There are a couple of other reasons you shouldn’t use any of the published CPIs to estimate your retirement inflation.
One reason is that your mix of spending is likely to be different than any standard basket. Each spending item has a different inflation rate, so any two households are likely to have different inflation rates because of the different mix of goods and services.
Another reason not to use a published CPI in your planning is that the Labor Department has made more and more use of a technique known as the hedonic quality adjustment, or hedonic adjustment.

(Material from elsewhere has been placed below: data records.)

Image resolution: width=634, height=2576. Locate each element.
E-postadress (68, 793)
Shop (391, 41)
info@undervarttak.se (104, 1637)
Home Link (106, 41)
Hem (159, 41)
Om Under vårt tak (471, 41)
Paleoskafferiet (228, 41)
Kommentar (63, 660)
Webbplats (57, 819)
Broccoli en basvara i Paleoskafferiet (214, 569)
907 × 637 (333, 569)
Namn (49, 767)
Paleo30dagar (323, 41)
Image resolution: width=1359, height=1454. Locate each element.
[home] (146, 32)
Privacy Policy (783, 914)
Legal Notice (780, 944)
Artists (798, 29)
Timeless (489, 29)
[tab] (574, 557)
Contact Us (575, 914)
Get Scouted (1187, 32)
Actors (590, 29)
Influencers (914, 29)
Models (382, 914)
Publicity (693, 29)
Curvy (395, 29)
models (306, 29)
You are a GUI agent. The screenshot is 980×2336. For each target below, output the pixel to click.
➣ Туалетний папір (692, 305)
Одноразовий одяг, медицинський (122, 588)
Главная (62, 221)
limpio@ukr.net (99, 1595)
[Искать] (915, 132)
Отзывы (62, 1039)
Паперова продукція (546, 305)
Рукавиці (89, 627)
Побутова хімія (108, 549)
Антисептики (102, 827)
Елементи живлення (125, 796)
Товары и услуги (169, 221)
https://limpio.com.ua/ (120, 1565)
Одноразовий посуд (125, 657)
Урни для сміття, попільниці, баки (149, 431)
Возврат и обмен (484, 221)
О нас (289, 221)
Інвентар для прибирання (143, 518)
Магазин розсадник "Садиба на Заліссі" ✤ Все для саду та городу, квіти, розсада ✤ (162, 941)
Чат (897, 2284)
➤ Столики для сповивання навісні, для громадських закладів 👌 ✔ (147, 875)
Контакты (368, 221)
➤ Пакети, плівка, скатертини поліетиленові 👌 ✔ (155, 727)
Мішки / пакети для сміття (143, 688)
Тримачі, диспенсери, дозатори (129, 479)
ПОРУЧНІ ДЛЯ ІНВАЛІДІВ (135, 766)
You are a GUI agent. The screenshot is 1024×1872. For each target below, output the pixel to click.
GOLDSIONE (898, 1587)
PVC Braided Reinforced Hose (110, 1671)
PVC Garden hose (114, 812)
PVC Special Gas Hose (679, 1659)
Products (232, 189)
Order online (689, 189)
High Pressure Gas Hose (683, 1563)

In the adjustment, the government looks at more than a simple change in the prices charged for a good or service. It also adjusts that price change for changes in quality or features. The result is you might have to pay a lot more for an item than you used to, but because the newer item is higher quality the CPI says the price didn’t change much or declined.
An example on the Labor Department web site compares televisions over time. The price to a consumer has increased by 400%, and a version similar to the original no longer is available. Because of the much higher quality of the current television, however, the CPI says the price declined by 7.1%.
More and more items in the CPI receive a hedonic adjustment. The BLS web site lists 21 categories of items receiving hedonic adjustments. It also says there are other items that receive adjustments but aren’t on the list. You might be surprised that different types of clothing and apparel comprise more than half of the categories that receive the adjustments.
Even some services, such as internet service, receive hedonic adjustments.
As a retiree, you might like the improved quality of an item. But the amount of cash you pay for the item matters greatly to your spending plan.
Don’t rely on recently published CPI numbers when developing future retirement and spending plans. You should assume your inflation rate will be higher and put more of a cushion in your plans. You can safely assume that almost everything you buy will increase in price over the years, and that for you the overall increase is likely to be higher than the CPI says.